An amputee slipped on a hot chip outside Big W, won at trial, lost on appeal, then won again at the High Court. The final decision set a national standard that applies to every slip and fall in a high-traffic public area in Australia.
This case went all the way to the highest court in the country — and what it decided affects every person who slips in a shopping centre, car park, or public space.
The plaintiff was an amputee who used crutches to get around. She was attending a sidewalk sale at Big W when her crutches slipped on a hot chip, causing a fall and serious injury. The accident happened at around 12.30pm.
Three things were not disputed: Woolworths controlled the sale area, they owed the plaintiff a duty of care, and they didn't have an adequate system of inspection and cleaning in place at the time.
What was disputed was whether that failure actually caused her injury — or whether the chip had only been on the ground for a few minutes, meaning no inspection system could have caught it in time.
Read the full judgment on AustLIIThe District Court found Woolworths negligent and awarded $580,000. The NSW Court of Appeal overturned it, reasoning that chips are typically eaten at lunchtime, and since the accident happened at 12.30pm, the chip had probably only been on the ground since around 12.10pm — too short a window for any inspection system to have caught it.
The High Court disagreed with that reasoning. In the absence of specific evidence about how long the chip had been there, they said you can't just assume the shortest possible time. The realistic window was 8.00am to 12.10pm — the entire morning. That was long enough that a proper inspection system would have caught it.
In restoring the original award, the High Court also set something that didn't exist before: a national standard for what "reasonable" inspection and cleaning looks like in high-traffic public areas. Every slip and fall case in Australia since has been measured against it.
The facts weren't in dispute. The question that divided three courts was about probability — how long had the chip been there, and what does that mean for causation?
The facts were straightforward. Woolworths controlled the area, owed a duty of care, and didn't have an adequate inspection and cleaning system. That failure made them liable. The plaintiff was awarded $580,000.
Yes, Woolworths lacked a proper system. But the plaintiff hadn't proven causation. Chips are eaten at lunchtime. The accident happened at 12.30pm. So the chip was probably only on the ground from around 12.10pm — about 20 minutes. Even a proper inspection system wouldn't have caught it in time. The damages were overturned.
In the absence of specific evidence, you have to consider the realistic range of possibilities — not just the most convenient one for the defendant. The chip could have been there since 8.00am. That's a window of over four hours. A reasonable inspection system would have found it. Causation was established. The original award was restored.
This is the standard the High Court set. It applies to every shopping centre aisle, car park, footpath, and public space in Australia. If a business operates a high-traffic area and cannot demonstrate it was inspected within the last 20 minutes, that is evidence of a failure to take reasonable care.
This case clarified how causation works when there's no direct evidence of how long a hazard was present — which is almost always.
The negligence of the at-fault party must have been a necessary condition of the harm occurring. Proving Woolworths had no inspection system wasn't enough — the plaintiff also had to show that a proper system would have removed the chip before she slipped.

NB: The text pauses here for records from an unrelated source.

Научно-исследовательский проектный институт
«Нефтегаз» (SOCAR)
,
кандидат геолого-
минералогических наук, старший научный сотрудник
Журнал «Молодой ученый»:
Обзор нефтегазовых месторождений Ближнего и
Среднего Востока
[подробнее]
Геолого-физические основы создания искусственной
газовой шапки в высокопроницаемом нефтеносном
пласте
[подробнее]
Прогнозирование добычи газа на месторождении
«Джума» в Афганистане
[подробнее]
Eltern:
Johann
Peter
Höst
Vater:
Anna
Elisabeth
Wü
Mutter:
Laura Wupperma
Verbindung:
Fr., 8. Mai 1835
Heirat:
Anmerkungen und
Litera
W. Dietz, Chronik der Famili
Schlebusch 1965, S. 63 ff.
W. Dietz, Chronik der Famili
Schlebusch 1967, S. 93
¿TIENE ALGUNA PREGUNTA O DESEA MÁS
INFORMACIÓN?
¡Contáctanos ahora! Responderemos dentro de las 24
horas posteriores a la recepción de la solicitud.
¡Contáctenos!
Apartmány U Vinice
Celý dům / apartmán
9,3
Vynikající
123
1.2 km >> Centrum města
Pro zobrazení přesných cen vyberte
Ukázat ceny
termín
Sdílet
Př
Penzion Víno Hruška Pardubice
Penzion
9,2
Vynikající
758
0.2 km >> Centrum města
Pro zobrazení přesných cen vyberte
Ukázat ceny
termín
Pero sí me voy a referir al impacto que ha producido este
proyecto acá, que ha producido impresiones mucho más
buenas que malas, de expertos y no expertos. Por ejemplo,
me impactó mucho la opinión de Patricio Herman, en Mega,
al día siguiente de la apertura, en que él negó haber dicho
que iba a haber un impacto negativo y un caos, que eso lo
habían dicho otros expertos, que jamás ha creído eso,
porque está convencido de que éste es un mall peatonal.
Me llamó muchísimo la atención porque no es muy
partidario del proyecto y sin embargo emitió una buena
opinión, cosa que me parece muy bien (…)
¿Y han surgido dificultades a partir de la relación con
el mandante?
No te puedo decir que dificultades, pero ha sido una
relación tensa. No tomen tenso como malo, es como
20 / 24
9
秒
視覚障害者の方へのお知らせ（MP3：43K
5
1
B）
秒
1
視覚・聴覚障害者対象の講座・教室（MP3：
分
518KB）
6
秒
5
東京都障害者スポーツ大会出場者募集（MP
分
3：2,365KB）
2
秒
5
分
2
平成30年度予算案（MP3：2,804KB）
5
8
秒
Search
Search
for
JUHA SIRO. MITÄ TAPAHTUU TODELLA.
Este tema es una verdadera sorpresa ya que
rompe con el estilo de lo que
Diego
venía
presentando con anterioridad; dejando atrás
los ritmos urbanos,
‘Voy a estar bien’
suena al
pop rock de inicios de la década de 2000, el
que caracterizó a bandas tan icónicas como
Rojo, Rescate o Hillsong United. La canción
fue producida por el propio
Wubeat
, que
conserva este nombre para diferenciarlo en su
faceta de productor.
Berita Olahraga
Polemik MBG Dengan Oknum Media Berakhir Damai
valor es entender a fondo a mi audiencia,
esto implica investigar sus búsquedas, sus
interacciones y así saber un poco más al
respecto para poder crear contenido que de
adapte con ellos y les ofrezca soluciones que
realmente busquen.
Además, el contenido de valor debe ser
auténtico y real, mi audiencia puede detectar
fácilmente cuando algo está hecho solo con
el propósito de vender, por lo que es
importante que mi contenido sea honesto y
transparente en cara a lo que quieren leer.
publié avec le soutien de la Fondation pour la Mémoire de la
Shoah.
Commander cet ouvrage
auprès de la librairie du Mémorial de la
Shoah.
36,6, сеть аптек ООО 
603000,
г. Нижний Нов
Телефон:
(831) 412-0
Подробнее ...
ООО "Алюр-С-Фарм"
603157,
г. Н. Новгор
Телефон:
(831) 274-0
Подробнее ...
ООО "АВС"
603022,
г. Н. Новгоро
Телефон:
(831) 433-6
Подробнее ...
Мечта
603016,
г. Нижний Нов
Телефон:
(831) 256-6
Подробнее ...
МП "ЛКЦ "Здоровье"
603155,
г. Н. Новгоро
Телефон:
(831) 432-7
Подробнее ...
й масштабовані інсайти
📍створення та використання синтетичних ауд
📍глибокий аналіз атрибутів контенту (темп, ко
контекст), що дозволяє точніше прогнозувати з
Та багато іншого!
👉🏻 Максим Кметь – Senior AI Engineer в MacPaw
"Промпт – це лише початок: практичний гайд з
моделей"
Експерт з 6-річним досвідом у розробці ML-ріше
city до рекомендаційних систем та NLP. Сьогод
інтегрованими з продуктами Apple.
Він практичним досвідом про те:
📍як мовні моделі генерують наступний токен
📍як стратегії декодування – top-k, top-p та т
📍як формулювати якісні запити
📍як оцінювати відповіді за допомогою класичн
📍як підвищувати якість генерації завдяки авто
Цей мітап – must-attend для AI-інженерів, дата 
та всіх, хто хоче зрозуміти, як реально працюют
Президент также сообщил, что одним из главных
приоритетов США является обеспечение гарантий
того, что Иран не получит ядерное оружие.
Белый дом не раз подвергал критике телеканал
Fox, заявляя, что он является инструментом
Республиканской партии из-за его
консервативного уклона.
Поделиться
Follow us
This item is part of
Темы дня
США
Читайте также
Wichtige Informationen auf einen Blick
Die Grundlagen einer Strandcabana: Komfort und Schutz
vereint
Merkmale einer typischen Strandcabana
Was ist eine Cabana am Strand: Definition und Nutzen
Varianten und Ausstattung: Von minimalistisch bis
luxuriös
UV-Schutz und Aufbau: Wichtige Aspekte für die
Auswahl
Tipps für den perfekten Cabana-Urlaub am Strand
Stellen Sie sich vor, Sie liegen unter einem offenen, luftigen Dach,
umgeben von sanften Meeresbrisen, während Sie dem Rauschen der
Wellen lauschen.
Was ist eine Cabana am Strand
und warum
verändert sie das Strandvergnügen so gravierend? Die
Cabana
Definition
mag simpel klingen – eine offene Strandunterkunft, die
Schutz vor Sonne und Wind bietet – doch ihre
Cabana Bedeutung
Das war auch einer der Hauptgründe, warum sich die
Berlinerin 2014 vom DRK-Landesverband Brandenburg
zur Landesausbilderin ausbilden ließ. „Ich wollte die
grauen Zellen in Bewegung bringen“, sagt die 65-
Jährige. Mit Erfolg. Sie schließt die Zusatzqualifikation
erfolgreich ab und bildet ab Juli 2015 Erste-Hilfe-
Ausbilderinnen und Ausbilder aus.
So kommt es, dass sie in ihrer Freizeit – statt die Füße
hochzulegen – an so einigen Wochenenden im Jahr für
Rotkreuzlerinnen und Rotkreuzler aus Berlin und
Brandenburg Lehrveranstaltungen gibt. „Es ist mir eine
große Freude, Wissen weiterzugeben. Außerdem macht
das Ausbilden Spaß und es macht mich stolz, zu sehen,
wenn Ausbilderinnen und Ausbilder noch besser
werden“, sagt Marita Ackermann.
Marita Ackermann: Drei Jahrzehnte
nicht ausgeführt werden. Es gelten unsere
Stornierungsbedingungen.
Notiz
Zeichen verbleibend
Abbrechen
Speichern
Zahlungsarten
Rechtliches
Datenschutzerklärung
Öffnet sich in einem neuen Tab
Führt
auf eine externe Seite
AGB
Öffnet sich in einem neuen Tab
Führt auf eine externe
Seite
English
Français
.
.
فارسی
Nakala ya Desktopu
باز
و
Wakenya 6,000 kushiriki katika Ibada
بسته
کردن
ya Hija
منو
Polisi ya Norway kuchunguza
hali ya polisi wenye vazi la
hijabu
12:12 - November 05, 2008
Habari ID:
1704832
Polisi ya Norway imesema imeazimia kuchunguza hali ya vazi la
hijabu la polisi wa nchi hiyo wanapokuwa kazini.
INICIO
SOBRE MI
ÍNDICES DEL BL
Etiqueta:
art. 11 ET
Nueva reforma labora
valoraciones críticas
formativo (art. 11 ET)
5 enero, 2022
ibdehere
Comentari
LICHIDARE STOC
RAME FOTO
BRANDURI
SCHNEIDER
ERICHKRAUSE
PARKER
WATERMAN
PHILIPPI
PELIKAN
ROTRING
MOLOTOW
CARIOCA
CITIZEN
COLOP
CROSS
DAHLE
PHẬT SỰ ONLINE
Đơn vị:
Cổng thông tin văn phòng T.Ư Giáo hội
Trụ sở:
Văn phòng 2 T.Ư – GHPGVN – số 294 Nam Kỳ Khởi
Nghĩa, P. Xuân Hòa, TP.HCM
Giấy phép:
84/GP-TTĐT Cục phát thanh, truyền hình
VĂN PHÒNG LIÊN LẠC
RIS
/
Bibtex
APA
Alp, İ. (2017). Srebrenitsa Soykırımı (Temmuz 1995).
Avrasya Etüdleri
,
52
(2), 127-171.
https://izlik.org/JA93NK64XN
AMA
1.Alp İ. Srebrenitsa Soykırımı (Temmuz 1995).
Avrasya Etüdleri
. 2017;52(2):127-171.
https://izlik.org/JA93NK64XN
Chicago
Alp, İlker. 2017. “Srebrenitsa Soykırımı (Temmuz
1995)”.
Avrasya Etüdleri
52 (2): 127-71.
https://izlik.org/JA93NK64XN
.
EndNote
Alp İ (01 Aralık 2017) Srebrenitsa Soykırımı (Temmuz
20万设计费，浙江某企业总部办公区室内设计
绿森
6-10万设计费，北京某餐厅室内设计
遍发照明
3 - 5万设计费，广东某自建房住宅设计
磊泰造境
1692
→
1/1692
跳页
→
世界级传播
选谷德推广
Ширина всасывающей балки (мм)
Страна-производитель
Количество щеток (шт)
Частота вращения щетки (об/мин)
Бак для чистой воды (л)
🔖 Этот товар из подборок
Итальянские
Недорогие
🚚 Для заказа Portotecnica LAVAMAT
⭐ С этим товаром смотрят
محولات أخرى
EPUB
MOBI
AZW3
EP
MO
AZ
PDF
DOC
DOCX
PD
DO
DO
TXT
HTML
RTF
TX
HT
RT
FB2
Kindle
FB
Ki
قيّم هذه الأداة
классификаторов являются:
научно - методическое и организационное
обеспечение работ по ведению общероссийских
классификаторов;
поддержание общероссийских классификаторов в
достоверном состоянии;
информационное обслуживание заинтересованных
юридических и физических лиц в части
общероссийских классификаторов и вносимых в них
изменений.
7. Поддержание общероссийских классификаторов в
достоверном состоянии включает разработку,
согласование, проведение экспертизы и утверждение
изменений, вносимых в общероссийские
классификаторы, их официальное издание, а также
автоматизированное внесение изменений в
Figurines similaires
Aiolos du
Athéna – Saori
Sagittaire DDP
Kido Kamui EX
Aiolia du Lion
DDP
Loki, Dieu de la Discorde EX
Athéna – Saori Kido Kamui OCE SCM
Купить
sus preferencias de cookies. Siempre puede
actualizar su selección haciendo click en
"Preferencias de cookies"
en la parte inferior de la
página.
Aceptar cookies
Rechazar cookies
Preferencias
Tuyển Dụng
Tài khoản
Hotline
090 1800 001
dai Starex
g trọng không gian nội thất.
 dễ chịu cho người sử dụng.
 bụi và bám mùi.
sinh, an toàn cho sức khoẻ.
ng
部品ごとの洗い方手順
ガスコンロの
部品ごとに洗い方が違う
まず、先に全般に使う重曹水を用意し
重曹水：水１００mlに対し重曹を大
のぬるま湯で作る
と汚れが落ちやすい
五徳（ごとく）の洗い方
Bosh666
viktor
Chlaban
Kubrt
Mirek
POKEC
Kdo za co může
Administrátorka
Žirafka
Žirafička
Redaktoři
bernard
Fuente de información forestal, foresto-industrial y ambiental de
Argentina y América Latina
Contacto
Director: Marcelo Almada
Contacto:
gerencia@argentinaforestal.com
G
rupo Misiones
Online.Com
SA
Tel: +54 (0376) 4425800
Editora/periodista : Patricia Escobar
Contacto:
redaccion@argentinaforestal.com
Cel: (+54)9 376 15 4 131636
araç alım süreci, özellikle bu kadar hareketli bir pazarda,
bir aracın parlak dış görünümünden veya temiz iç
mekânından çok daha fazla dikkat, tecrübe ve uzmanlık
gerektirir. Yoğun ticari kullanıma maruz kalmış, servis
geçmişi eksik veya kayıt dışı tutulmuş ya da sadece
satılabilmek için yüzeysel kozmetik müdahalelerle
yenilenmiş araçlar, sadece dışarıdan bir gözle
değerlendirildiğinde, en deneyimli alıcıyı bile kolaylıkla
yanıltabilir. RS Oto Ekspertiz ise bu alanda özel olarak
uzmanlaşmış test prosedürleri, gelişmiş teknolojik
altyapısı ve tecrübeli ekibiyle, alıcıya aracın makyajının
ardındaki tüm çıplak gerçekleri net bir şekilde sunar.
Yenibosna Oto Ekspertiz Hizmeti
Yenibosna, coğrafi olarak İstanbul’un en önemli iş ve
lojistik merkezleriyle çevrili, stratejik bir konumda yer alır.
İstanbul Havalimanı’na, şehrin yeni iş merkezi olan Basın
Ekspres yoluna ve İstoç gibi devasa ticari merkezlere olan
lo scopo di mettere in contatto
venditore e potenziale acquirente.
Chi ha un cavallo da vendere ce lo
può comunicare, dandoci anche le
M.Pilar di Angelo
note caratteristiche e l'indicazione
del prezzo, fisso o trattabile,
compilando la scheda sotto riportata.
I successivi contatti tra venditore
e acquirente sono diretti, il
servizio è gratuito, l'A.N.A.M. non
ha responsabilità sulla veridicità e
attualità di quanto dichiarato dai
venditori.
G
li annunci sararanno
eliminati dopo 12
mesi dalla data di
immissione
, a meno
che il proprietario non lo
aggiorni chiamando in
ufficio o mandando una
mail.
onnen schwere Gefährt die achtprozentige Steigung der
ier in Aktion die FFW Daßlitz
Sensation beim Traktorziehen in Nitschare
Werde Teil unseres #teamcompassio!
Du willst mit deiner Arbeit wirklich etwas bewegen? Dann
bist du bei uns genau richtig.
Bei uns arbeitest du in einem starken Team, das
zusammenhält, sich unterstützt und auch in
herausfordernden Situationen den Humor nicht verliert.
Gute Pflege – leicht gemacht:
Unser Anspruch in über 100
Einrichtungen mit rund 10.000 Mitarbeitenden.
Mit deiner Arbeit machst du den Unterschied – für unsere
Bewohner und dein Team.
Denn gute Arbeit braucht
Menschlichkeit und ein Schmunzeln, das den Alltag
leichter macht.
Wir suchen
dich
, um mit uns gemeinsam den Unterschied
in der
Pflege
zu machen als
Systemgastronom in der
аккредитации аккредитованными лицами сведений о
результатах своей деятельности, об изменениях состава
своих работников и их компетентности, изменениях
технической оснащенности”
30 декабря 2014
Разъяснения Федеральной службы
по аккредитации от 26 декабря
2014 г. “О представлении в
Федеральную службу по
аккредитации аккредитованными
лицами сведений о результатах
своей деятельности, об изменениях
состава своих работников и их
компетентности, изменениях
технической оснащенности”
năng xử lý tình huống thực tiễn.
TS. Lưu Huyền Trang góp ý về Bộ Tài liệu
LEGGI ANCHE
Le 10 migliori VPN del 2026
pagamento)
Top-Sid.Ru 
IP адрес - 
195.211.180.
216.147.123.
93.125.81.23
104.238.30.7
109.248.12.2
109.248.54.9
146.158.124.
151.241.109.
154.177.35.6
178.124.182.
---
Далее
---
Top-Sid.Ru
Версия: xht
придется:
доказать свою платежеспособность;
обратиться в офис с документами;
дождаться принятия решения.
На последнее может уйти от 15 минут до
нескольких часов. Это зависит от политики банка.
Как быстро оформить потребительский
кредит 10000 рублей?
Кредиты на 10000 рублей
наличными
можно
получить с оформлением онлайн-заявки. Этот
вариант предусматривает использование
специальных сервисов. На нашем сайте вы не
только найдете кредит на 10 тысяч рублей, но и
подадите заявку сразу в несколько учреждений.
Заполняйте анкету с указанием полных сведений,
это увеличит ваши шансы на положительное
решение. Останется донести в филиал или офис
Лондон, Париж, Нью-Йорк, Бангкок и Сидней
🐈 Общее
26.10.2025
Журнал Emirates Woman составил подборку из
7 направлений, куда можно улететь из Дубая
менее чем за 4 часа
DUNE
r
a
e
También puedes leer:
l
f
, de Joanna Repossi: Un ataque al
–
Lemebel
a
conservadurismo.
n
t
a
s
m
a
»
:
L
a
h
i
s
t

When there's no specific evidence about how long a hazard was present, courts consider the realistic range of times it could have been there — not just the most favourable assumption for the defendant. The Court of Appeal's "lunchtime chip" reasoning was rejected because it was speculative and one-sided.
High-traffic public areas must be inspected and cleaned at intervals no greater than 20 minutes. Businesses that can't demonstrate compliance with this standard are exposed to liability when someone slips on a hazard they should have found and removed.
Unlike state Supreme Court or Court of Appeal decisions, High Court decisions apply nationally. This isn't a NSW case or a Queensland case — it's the law everywhere. Anyone who has slipped in any public area across Australia can rely on the standard set here.
The Court of Appeal's reasoning had a significant flaw and the High Court identified it clearly. Saying "chips are eaten at lunchtime therefore this chip had only been there 20 minutes" treats one possible scenario as if it were the only one. The High Court asked the more balanced question: what's the realistic range of possibilities? That's the correct approach when there's no direct evidence either way.
The 20-minute standard is the practical takeaway for anyone who's slipped somewhere. The first thing to find out is whether the business has inspection records. If they can't produce a log showing the area was checked within 20 minutes of your fall, that's significant. It doesn't automatically mean you win, but it's exactly the kind of evidence that shifts the conversation.
This case also matters because it's the High Court — it applies everywhere. Whether you slipped in Cairns, Brisbane, or Sydney, Woolworths set the floor for what "reasonable" looks like.